» **Goal of the exercise**:
What you return should match the entries below exactly, only without the images.

» **Listed entries**:
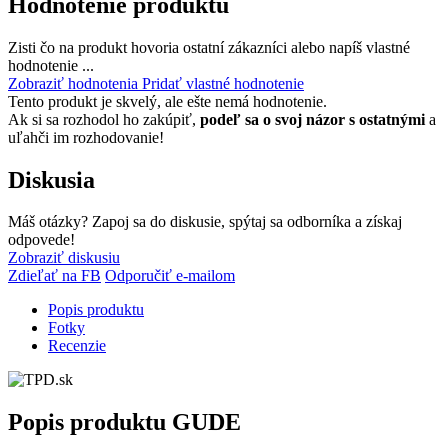
Hodnotenie produktu
Zisti čo na produkt hovoria ostatní zákazníci alebo napíš vlastné
hodnotenie ...
Zobraziť hodnotenia
Pridať vlastné hodnotenie
Tento produkt je skvelý, ale ešte nemá hodnotenie.
Ak si sa rozhodol ho zakúpiť,
podeľ sa o svoj názor s ostatnými
a
uľahči im rozhodovanie!
Diskusia
Máš otázky? Zapoj sa do diskusie, spýtaj sa odborníka a získaj
odpovede!
Zobraziť diskusiu
Zdieľať na FB
Odporučiť e-mailom
Popis produktu
Fotky
Recenzie
Popis produktu
GUDE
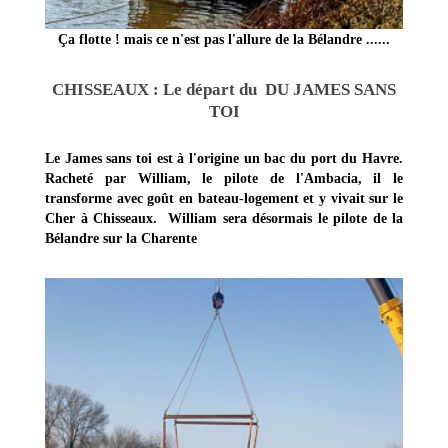
Ça flotte ! mais ce n'est pas l'allure de la Bélandre ......
CHISSEAUX : Le départ du DU JAMES SANS
TOI
Le James sans toi est à l'origine un bac du port du Havre.
Racheté par William, le pilote de l'Ambacia, il le
transforme avec goût en bateau-logement et y vivait sur le
Cher à Chisseaux. William sera désormais le pilote de la
Bélandre sur la Charente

» **Reply to the exercise**:
Hodnotenie produktu
Zisti čo na produkt hovoria ostatní zákazníci alebo napíš vlastné
hodnotenie ...
Zobraziť hodnotenia
Pridať vlastné hodnotenie
Tento produkt je skvelý, ale ešte nemá hodnotenie.
Ak si sa rozhodol ho zakúpiť,
podeľ sa o svoj názor s ostatnými
a
uľahči im rozhodovanie!
Diskusia
Máš otázky? Zapoj sa do diskusie, spýtaj sa odborníka a získaj
odpovede!
Zobraziť diskusiu
Zdieľať na FB
Odporučiť e-mailom
Popis produktu
Fotky
Recenzie
Popis produktu
GUDE
Ça flotte ! mais ce n'est pas l'allure de la Bélandre ......
CHISSEAUX : Le départ du DU JAMES SANS
TOI
Le James sans toi est à l'origine un bac du port du Havre.
Racheté par William, le pilote de l'Ambacia, il le
transforme avec goût en bateau-logement et y vivait sur le
Cher à Chisseaux. William sera désormais le pilote de la
Bélandre sur la Charente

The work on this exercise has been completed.